Data shown Block Start

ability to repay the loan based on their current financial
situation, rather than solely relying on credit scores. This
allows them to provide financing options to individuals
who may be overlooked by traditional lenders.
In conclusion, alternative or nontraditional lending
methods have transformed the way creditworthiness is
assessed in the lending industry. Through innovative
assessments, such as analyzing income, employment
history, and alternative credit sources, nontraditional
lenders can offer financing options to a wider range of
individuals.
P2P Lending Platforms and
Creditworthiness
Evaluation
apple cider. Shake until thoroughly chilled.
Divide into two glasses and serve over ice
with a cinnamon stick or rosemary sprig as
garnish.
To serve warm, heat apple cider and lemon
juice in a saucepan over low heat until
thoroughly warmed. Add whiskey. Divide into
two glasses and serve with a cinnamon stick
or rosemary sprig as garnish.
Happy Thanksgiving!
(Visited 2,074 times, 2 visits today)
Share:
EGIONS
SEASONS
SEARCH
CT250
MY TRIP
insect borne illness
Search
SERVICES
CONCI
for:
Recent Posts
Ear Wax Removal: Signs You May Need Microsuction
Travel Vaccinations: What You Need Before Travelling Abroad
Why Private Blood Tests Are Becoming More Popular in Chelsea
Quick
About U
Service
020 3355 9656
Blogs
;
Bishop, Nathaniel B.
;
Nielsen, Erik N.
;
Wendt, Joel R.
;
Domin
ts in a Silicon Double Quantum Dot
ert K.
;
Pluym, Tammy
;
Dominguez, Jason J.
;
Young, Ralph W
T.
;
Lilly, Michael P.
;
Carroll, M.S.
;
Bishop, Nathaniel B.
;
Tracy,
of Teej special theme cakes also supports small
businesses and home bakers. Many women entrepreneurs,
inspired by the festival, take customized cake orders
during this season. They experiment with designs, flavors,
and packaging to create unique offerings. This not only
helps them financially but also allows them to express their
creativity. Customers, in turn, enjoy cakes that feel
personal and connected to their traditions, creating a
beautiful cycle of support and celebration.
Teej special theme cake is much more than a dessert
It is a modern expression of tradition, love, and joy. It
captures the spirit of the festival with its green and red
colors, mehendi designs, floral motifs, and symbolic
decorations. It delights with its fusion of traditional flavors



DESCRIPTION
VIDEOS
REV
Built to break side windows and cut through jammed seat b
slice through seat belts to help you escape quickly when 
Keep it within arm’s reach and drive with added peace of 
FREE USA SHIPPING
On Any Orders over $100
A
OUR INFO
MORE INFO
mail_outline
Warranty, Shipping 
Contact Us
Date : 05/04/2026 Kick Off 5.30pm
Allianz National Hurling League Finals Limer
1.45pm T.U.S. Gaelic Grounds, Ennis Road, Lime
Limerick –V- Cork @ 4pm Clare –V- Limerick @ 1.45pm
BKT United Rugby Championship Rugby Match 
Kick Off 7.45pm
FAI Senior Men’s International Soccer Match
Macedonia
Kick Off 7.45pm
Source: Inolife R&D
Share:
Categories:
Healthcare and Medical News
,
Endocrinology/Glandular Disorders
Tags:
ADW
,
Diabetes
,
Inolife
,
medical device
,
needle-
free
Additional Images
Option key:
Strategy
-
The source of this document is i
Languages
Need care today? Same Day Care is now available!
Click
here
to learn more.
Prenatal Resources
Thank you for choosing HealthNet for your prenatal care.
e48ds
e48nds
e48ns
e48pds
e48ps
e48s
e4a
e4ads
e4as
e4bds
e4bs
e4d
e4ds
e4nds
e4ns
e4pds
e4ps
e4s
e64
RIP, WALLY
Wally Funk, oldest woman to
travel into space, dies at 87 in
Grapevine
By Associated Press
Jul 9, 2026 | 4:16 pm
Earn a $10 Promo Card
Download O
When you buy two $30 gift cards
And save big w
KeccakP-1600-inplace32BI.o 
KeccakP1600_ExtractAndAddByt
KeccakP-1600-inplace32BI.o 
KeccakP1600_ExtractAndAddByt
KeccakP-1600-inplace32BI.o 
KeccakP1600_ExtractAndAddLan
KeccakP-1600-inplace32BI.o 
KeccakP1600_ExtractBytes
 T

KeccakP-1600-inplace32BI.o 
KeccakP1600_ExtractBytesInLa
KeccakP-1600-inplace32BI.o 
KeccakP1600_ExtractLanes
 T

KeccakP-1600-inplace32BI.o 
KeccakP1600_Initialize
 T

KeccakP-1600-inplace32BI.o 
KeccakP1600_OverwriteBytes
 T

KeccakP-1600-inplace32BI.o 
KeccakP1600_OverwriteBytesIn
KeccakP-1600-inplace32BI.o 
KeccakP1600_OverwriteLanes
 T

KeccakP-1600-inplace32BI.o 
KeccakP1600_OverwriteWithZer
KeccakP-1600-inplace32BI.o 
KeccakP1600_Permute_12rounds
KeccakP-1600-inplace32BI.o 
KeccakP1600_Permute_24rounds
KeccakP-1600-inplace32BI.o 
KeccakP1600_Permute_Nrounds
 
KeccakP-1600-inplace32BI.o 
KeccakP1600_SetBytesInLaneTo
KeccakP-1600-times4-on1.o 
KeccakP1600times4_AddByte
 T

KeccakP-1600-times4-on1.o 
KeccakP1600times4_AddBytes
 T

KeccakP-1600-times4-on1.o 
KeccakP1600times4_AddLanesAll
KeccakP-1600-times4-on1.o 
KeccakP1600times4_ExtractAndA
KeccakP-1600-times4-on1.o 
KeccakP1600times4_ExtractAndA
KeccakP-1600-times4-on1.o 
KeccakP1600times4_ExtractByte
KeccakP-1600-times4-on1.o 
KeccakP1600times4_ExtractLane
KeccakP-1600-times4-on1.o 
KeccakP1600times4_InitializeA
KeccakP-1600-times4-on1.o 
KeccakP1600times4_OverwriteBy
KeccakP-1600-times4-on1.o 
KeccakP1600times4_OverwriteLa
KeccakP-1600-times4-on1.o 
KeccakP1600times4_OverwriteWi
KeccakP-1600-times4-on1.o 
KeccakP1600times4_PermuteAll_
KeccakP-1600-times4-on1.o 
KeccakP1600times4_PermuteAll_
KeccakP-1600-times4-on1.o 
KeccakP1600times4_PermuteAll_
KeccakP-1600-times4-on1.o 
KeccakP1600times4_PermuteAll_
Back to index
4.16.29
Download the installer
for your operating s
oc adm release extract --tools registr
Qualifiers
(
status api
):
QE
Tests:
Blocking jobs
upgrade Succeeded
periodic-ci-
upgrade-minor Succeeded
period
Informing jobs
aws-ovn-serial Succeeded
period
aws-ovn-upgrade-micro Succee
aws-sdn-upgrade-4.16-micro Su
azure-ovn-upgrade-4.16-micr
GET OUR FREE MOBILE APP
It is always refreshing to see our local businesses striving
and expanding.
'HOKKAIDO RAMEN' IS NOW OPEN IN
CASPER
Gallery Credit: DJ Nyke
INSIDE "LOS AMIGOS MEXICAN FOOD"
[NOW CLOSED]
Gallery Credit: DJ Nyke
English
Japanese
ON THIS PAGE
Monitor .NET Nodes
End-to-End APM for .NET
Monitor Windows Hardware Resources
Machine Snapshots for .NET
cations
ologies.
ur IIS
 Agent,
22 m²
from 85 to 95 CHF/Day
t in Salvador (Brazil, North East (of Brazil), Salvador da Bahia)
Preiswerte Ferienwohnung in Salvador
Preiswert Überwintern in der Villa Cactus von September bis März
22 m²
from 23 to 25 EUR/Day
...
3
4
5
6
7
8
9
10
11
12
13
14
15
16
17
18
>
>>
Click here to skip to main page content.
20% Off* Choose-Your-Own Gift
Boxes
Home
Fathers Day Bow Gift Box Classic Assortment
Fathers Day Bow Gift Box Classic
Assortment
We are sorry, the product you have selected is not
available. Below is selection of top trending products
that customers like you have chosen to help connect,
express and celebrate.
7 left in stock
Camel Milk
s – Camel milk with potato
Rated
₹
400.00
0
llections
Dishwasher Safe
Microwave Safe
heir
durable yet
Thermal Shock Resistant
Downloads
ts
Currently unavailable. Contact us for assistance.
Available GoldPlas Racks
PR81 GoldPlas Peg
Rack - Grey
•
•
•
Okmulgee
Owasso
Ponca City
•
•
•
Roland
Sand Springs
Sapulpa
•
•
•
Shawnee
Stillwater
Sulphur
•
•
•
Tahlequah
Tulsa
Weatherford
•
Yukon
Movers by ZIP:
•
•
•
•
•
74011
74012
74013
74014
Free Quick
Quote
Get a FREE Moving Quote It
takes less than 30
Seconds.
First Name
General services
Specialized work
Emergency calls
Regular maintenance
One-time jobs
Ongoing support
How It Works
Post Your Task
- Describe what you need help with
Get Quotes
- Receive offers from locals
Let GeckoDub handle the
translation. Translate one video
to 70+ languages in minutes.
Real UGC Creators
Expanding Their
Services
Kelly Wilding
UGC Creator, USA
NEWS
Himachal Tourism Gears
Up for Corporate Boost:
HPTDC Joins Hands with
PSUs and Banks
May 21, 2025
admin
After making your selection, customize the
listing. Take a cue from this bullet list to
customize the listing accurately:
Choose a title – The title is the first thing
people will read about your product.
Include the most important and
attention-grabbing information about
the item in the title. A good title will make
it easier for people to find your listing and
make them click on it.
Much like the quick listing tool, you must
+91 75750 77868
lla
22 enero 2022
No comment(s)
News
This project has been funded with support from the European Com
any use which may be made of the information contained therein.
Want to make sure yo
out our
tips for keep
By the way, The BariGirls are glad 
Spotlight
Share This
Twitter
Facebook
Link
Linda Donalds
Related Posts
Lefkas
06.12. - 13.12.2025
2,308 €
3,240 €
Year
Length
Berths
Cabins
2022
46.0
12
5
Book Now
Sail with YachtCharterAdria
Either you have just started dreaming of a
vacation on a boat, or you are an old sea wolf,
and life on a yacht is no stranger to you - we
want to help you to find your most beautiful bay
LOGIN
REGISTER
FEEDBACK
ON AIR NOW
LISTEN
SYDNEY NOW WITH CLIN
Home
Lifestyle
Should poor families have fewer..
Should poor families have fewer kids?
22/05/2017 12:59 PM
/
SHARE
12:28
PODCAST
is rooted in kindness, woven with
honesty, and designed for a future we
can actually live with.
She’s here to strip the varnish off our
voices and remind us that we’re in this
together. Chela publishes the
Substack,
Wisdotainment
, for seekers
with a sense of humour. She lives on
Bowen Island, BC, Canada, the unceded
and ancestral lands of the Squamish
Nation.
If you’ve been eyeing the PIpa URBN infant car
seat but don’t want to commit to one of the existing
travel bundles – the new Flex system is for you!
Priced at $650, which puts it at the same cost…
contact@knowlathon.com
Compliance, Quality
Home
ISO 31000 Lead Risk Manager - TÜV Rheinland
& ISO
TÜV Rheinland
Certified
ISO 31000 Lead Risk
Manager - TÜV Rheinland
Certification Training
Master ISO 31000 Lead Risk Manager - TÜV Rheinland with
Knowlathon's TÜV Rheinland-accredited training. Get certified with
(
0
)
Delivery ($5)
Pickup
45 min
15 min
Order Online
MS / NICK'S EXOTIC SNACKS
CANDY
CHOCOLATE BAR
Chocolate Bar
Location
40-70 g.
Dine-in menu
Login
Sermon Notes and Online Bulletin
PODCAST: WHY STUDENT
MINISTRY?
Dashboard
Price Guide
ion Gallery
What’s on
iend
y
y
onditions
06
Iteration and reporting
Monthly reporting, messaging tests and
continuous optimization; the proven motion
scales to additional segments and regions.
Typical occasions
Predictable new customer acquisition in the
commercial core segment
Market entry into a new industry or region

Data shown Block End

The lines to copy are those above that contain the string "information".

attention-grabbing information about
any use which may be made of the information contained therein.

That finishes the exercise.